Facebook Twitter Linked-in

Tekirdağ Barolar Birliği gerçekleştirdikleri basın toplantısında Türkiye kelimesini hak eden kurumların kullanacağı yeni yasa tasarısına karşı tepkilerini gösterdi.

Afrinde Gerçekleştirilen Harekata Destek Verdiler

 Konuşma yapan Baro Başkanı Av. Erhan Sezer ‘´Kahraman Türk Silahlı Kuvvetlerinin vatanımızın savunması ve muhafaza edilmesi için afrin de gerçekleştirilen harekatta şehit düşen Mehmetçiklerimizin kederli ailelerine ve  Türk Milletine  başsağlığı diliyorum. Yaralanan askerlerimize de acil şifalar diliyorum.´´ Dedi.

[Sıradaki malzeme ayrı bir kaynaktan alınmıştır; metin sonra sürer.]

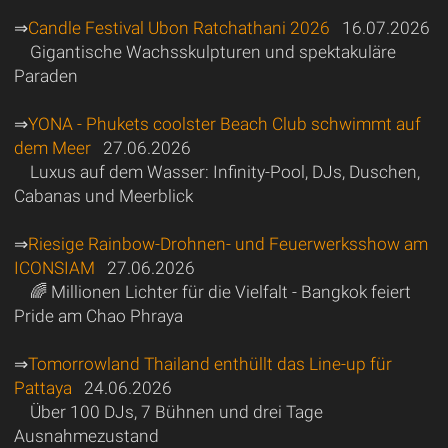
⇒
Candle Festival Ubon Ratchathani 2026
16.07.2026
Gigantische Wachsskulpturen und spektakuläre
Paraden
⇒
YONA - Phukets coolster Beach Club schwimmt auf
dem Meer
27.06.2026
Luxus auf dem Wasser: Infinity-Pool, DJs, Duschen,
Cabanas und Meerblick
⇒
Riesige Rainbow-Drohnen- und Feuerwerksshow am
ICONSIAM
27.06.2026
🌈 Millionen Lichter für die Vielfalt - Bangkok feiert
Pride am Chao Phraya
⇒
Tomorrowland Thailand enthüllt das Line-up für
Pattaya
24.06.2026
Über 100 DJs, 7 Bühnen und drei Tage
Ausnahmezustand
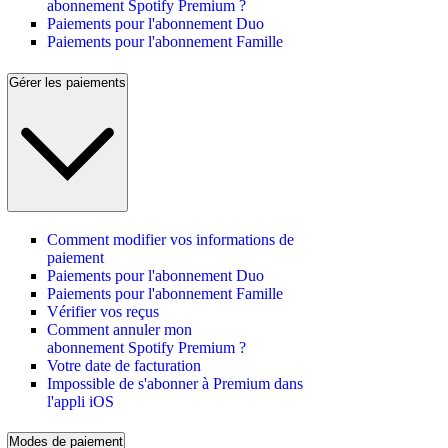
abonnement Spotify Premium ?
Paiements pour l'abonnement Duo
Paiements pour l'abonnement Famille
Gérer les paiements
Comment modifier vos informations de
paiement
Paiements pour l'abonnement Duo
Paiements pour l'abonnement Famille
Vérifier vos reçus
Comment annuler mon
abonnement Spotify Premium ?
Votre date de facturation
Impossible de s'abonner à Premium dans
l'appli iOS
Modes de paiement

Türkiye Barolar birliğinin başındaki Türkiye kelimesini kaldırılması ve Baroların yapılarında düşünülen olası değişiklikler konusunda yasa hazırlığı konusunda Tekirdağ Barosunun görüşlerini açıklamak üzere bir araya geldiklerini belirten Sezer konuşmasına devam etti.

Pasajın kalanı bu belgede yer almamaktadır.